If there is an elixir for the Mets’ all-encompassing August woes, they arrived at Citi Field this week.

The Nationals are two weeks into what probably will be a multi-year rebuild. Their front office gave up on 2021 last month, when it traded longtime ace Max Scherzer, franchise shortstop Trea Turner, slugger/Mets tormenter Kyle Schwarber, closer Brad Hand, starting catcher Yan Gomes and other useful players like Josh Harrison and Daniel Hudson. What remains is a bad team.

Games against the Nats, however, still count just as much as games against anybody else. Their fire sale was a welcome development for the Mets, who beat Washington, 8-7, in the series opener Wednesday — the first of 11 times they are facing each other in the final two months of the season.

The teams were supposed to play twice, but rain postponed the second game. Instead, they’ll have a doubleheader at noon Thursday.

"They’re different, but there are a lot of guys we know," manager Luis Rojas said of the Nationals, referencing familiarity from spring training, when clubs dig deep into the organizational depth chart to fill out a lineup in the late innings of exhibition games. "We always think they’re going to be talented. We have to show up every play. You saw the pressure that they put on us."

The Mets (57-55), who have struggled against even weak teams in recent weeks, won via a two-run, eighth-inning rally highlighted by pinch hitter Brandon Drury’s go-ahead single. He fisted a low line drive over a drawn-in infield to give the Mets their first lead in a week, leading to their first win in a week.

That inning began with J.D. Davis greeting rookie reliever Mason Thompson with a double lined into the rightfield corner. Davis scored, tying the game, when Thompson threw Jonathan Villar’s sacrifice bunt attempt down the first-base line. Then came Drury’s dramatics.

 

Rojas called the win, which snapped a four-game losing streak, one of the Mets’ biggest of the season.

"This is what we’ve done for the most part this year," he said. "Fight and find our way into really, really big wins."

The Mets erased two separate three-run deficits before getting ahead. Their eight runs were more than they scored in their previous four games combined.

"It shows who we are as an offensive team," Rojas said. "I know we haven’t shown up like this offensively, but these guys have hit like this in their careers."

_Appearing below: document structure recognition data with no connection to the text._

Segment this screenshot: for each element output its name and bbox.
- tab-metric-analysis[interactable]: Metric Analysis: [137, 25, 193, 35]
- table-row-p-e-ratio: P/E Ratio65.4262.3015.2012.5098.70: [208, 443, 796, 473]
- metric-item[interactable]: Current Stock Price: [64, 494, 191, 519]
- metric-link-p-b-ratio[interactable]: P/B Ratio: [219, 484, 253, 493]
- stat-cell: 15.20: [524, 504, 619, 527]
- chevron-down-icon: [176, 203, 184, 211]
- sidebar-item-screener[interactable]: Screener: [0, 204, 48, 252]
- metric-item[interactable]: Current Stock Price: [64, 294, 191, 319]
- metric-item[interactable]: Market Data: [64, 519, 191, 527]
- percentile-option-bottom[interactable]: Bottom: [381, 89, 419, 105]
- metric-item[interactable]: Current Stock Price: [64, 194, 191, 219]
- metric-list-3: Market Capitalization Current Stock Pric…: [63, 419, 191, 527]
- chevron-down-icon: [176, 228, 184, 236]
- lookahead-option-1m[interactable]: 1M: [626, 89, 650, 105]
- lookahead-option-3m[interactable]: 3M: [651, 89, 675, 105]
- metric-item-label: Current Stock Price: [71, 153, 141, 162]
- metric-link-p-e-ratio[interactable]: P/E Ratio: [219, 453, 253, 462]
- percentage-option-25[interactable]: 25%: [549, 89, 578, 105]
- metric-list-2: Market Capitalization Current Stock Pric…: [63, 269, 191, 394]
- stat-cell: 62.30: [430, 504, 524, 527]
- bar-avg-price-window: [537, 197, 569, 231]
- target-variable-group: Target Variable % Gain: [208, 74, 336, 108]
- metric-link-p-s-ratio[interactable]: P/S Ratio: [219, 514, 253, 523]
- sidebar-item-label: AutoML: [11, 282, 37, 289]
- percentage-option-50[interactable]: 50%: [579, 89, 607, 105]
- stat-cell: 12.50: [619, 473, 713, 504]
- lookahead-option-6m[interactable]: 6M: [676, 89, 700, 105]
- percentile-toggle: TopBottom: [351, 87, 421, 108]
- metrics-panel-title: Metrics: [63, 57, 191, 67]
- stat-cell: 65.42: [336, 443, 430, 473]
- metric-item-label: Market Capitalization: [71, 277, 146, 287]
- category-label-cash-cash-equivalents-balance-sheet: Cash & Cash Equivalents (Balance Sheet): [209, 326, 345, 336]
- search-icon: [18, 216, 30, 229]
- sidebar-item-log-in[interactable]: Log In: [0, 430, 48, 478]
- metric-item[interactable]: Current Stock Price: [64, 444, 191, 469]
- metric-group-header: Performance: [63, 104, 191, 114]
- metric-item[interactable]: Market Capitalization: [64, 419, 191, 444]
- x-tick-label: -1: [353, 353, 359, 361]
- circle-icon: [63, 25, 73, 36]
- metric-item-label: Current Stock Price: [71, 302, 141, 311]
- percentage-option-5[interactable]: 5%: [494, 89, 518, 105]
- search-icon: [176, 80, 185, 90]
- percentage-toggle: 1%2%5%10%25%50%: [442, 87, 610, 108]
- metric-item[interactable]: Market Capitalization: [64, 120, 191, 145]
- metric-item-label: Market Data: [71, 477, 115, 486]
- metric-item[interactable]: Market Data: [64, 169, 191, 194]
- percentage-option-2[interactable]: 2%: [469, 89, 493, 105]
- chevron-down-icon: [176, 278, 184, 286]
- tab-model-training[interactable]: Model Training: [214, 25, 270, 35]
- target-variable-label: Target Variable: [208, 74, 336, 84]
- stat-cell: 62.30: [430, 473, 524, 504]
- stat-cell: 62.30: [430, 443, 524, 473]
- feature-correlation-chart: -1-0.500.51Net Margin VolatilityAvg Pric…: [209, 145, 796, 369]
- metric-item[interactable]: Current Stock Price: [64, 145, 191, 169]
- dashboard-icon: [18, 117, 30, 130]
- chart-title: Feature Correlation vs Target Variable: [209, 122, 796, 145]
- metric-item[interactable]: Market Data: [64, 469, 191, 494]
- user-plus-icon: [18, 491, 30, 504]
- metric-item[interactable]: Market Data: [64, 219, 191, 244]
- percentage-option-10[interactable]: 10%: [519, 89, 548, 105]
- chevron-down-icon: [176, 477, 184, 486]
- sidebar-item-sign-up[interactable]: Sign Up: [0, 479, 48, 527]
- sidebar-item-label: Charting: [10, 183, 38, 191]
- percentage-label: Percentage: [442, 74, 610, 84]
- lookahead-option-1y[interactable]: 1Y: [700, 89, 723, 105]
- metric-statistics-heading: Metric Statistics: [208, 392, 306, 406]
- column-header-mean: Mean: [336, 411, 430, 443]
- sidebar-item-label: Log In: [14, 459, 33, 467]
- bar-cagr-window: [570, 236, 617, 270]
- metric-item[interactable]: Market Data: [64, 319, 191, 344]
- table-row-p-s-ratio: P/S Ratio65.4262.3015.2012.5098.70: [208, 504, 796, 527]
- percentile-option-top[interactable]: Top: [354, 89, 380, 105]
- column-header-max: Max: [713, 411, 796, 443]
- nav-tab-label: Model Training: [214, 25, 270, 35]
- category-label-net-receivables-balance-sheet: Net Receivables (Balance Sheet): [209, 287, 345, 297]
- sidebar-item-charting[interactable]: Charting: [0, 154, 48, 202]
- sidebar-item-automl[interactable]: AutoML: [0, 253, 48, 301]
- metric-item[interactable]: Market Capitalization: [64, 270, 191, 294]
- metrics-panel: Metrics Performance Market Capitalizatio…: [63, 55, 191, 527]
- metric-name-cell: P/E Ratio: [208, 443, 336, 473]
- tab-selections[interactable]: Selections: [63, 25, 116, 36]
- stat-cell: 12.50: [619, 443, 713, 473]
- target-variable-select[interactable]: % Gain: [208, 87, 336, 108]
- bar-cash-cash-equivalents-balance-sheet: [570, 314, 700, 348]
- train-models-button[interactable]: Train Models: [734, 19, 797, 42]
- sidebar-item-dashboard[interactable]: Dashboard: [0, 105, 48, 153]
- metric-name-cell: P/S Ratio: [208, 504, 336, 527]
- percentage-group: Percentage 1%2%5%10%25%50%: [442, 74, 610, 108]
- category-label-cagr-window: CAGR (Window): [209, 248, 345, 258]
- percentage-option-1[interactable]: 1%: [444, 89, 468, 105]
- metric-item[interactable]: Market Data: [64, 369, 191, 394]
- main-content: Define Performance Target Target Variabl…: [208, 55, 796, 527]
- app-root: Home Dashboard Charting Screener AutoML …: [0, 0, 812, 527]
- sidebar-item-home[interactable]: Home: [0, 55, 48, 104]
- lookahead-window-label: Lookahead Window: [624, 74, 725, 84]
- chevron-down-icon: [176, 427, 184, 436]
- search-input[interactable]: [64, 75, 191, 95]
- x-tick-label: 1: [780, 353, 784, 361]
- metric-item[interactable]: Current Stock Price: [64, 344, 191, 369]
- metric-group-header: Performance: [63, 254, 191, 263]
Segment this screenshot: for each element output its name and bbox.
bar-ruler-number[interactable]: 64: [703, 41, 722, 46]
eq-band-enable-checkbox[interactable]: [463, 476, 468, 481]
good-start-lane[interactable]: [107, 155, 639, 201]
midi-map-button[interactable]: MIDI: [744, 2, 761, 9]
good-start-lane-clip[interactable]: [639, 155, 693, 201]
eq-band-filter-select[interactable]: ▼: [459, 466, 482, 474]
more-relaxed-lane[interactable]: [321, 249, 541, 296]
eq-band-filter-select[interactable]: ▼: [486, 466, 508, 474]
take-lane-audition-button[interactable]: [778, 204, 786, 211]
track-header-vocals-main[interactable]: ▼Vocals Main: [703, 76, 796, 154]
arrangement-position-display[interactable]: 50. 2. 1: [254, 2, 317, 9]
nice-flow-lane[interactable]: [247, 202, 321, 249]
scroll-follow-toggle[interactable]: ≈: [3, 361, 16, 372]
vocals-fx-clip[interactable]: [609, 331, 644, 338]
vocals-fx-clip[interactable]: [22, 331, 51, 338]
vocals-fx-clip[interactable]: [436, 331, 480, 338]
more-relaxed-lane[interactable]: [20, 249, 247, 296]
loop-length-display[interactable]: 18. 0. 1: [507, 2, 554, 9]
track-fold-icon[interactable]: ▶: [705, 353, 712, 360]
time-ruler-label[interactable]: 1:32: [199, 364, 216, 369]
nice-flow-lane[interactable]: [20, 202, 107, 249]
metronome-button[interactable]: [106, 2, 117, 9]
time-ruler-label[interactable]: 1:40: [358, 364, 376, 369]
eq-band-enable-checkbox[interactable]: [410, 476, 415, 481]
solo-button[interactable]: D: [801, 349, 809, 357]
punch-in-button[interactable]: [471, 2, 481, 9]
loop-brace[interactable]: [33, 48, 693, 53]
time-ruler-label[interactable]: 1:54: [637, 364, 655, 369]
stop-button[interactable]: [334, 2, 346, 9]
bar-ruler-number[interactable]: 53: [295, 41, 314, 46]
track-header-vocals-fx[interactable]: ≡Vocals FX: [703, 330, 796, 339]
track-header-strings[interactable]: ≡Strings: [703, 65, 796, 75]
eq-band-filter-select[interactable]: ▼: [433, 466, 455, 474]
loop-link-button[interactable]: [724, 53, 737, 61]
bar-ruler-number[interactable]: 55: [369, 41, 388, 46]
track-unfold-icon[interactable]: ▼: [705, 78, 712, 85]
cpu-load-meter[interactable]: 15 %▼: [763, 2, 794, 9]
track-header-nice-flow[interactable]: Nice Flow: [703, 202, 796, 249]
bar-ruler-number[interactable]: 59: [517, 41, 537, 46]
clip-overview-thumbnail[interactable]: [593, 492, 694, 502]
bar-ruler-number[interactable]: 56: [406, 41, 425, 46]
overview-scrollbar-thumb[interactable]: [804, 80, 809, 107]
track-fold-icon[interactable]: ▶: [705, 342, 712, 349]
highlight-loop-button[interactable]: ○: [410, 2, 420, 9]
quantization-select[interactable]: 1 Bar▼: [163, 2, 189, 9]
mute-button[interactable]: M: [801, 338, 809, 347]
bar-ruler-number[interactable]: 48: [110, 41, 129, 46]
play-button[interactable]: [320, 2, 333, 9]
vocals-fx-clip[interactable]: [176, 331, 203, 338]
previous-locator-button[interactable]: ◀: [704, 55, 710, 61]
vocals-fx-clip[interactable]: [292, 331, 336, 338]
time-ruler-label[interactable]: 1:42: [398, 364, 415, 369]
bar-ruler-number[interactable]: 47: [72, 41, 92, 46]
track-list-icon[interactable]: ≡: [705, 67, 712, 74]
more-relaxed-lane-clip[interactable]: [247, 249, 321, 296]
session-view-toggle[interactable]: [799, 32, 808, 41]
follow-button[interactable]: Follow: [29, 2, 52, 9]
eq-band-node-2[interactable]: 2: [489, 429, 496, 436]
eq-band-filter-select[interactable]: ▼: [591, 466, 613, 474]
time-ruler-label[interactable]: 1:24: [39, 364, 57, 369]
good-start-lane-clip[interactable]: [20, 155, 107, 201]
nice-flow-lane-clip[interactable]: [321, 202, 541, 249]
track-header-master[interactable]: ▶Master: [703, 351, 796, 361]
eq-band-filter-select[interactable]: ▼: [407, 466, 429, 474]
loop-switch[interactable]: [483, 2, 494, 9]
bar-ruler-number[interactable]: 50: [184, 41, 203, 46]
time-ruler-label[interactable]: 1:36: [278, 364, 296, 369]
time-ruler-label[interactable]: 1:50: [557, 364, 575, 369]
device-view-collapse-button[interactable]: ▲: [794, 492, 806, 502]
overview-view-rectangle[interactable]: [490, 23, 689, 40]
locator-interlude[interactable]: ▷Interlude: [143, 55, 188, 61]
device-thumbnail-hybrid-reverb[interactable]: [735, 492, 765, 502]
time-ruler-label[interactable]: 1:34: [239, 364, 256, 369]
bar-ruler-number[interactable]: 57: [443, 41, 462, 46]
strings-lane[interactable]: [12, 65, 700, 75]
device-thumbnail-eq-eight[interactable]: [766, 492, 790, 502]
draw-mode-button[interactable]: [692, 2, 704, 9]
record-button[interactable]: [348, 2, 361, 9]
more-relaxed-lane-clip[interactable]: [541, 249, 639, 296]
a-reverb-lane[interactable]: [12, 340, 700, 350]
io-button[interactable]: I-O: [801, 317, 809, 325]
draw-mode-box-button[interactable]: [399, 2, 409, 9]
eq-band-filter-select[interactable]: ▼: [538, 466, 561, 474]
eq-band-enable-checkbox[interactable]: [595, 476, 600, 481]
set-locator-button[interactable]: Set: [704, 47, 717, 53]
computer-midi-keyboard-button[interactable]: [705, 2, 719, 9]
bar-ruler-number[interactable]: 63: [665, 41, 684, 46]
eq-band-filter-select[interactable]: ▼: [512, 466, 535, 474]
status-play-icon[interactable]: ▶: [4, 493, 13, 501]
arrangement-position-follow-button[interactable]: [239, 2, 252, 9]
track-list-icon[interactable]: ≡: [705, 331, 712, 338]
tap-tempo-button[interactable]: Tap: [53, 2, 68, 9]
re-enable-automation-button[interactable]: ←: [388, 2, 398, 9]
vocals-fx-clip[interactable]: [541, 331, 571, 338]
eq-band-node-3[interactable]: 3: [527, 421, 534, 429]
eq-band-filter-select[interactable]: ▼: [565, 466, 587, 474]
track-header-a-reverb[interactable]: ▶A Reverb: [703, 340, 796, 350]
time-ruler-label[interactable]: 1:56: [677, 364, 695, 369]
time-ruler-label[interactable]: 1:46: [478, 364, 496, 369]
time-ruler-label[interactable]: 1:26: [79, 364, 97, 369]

This game was a funky one, picking up exactly where the teams left off Tuesday night before rain caused it to be suspended: 3-1 Nats, top of the second, Riley Adams on first base and pitcher Paolo Espino at the plate. The Mets were in the early hole because Carlos Carrasco gave up a three-run home run to Juan Soto in the first inning.

After play resumed 20 1/2 hours after it was paused, Adams scored when Victor Robles lofted a fly ball to just about the wall in leftfield. It went off Dominic Smith’s glove, and Robles was credited with an RBI double.

That came against Rich Hill, who was scheduled to start Thursday but volunteered to take the ball a day early when the Mets suddenly found themselves in need of a pitcher who could get the de facto start.

His outing was mediocre: three innings-plus, four hits, three runs, three walks, four strikeouts.

Hill fought through three scoreless innings, working in and out of trouble with no ill effect but a high pitch count. Washington finally got to him in the fifth, when the first three batters reached: Yadiel Hernandez (walk), Carter Kieboom (single fisted through a wide-open right side of the infield) and Luis Garcia (two-run double).

"He gave us three good innings," Rojas said. "He helped us win. He was a big piece for us to come back and win."

The Nationals (50-63) replaced Espino (one inning, one run Tuesday) with Joe Ross, who lasted five innings and gave up four runs.

The Mets’ top three hitters — Brandon Nimmo, Jeff McNeil, Pete Alonso (two doubles) — each had multiple hits.

"It’s going to be like this for the next month and a half. It’s going to be very intense games," Hill said. "As long as we keep that aggressiveness high, we continue to not quit and put everything out there on the field . . . we have the team to do it."